Farmers must also seek permission from the insurance company before disposing of a crop -- for example, by making hay out of a damaged grain crop, he said.

"It's important to get written consent to put the crop to another use," said Paul, adding that insurers must be able to appraise the damage, much as they would with a vehicle. "How are you going to prove your loss?"

Some disputes arise from more complex situations, such as when farmers claim weather conditions prevented them from planting their crops, said Ballard.

In very rural areas, it can be tough to find data to document events like heavy localized rain, he said. "It's just a factual battle."

If a farmer does encounter a denial of his insurance claim or suspects the company is stalling his claim, he should document all communications and ask to receive every response in writing, said Ballard.

"As soon as they think something's not right, they need to be proactive," he said.

Due to the way most crop insurance contracts are written, farmers are not be able to fight the denial in court but must instead undergo arbitration -- a less formal process in which an arbitrator or panel or arbitrators decides on a legally binding resolution to the dispute, Ballard said.

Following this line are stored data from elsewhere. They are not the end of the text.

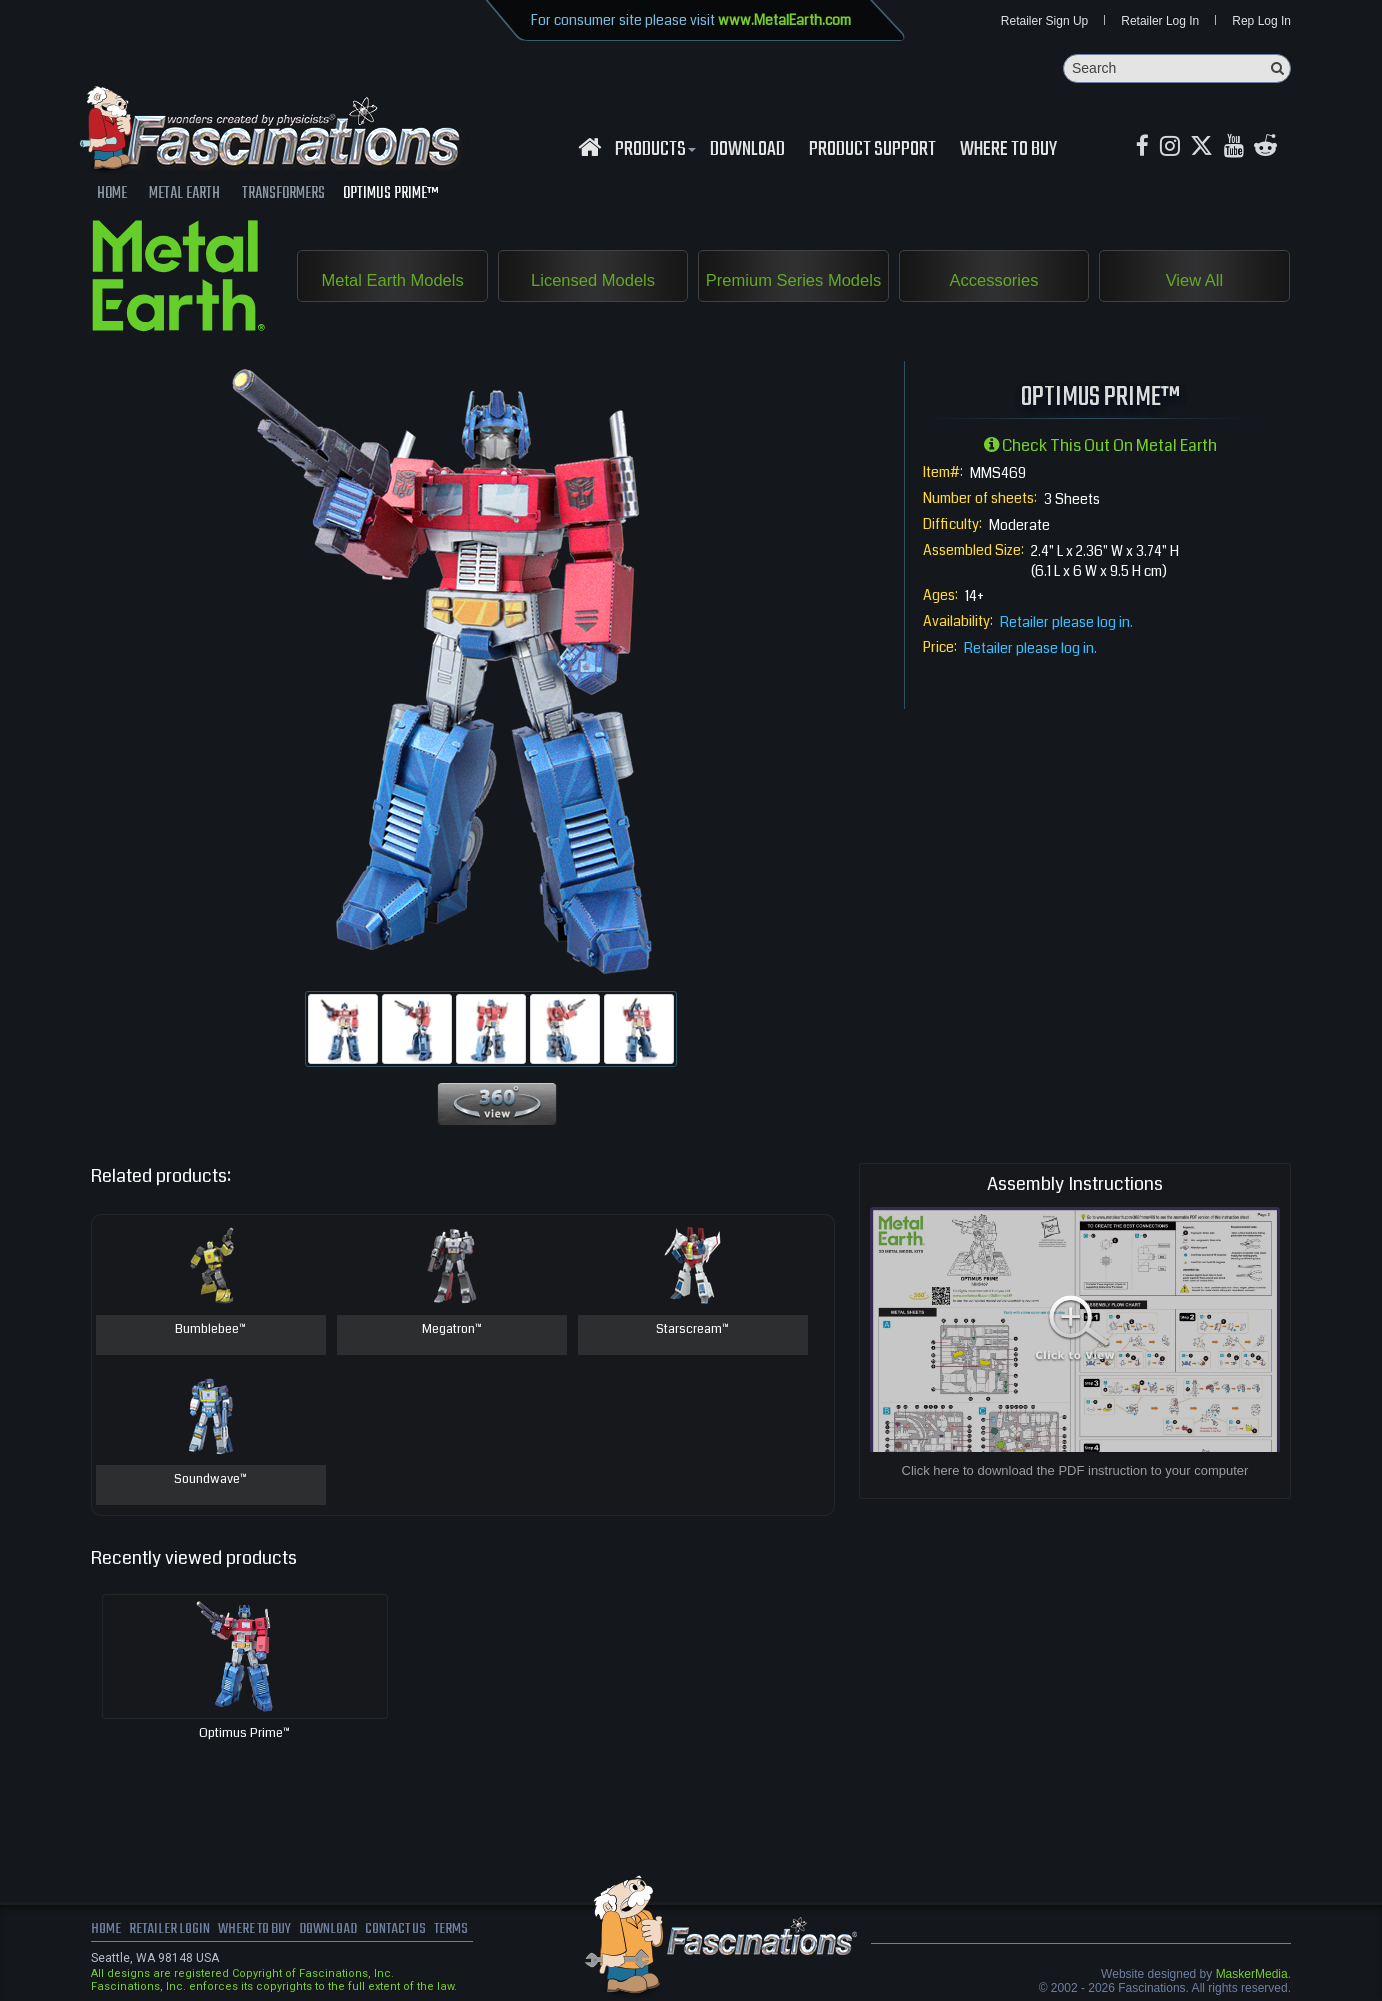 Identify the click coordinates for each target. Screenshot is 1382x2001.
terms (467, 1931)
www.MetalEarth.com (784, 20)
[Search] (1177, 69)
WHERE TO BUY (1008, 151)
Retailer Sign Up (1044, 22)
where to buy (260, 1931)
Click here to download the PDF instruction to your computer (1075, 1471)
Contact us (408, 1931)
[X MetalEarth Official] (1205, 148)
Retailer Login (170, 1931)
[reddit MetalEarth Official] (1272, 148)
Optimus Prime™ (244, 1734)
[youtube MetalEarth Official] (1239, 148)
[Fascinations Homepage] (589, 148)
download (747, 151)
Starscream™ (692, 1331)
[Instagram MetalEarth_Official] (1172, 148)
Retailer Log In (1160, 22)
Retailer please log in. (1066, 623)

The process can either be coordinated by the American Arbitration Association or the grower and the insurance company can agree to hire an arbitrator on their own, he said.

Though the process is less formal than a lawsuit, arbitration relies on similar rules of evidence and the exchange of information among the parties, Ballard said. It's also not cheap, since the arbitrator must be paid.

It's worth researching attorneys to find one who has experience specifically with crop insurance disputes, as the regulations and legal precedents are often arcane, he said.

An experienced attorney will be able to explain to the farmer how expensive the process is likely to be, allowing them to decide whether the claim is worth pursuing, Ballard said.

Most people with claims of at least $100,000 decide it's worth the expense, he said.

If a farmer emerges from arbitration with an undesirable result, the odds of getting the decision overturned are much lower compared to appealing a court ruling, Ballard said.

"It's rare because the grounds are pretty narrow," he said.

A federal court can vacate an arbitrator's decision if it was based on fraud or corruption, if there was evident bias, if the arbitrator committed misconduct or if the arbitrator exceeded his powers.

The argument that an arbitrator exceeded his authority is particularly relevant in crop insurance disputes, Ballard said.

That's because an arbitrator cannot interpret a crop insurance policy, and must instead defer to the USDA's Risk Management Agency, he said.

If a federal judge does reverse an arbitrator's decision, however, the proceedings do not stay in federal court -- rather, the matter returns to arbitration, Ballard said.

"Basically, you get another bite at the apple," he said. "You start over."